What this task involves: Keep the images out while you set down the data exactly.

Data for the task:

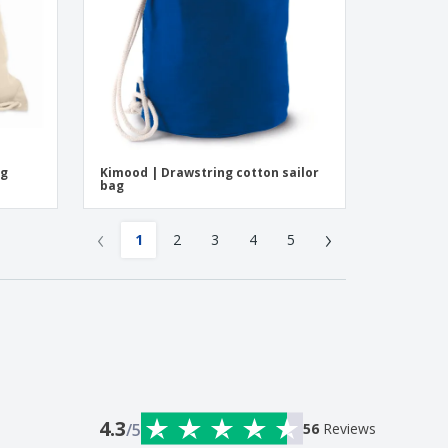
ng
Kimood | Drawstring cotton sailor
bag
‹
›
1
2
3
4
5
4.3
/5
56
Reviews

Finished exercise:
ng
Kimood | Drawstring cotton sailor
bag
‹
›
1
2
3
4
5
4.3
/5
56
Reviews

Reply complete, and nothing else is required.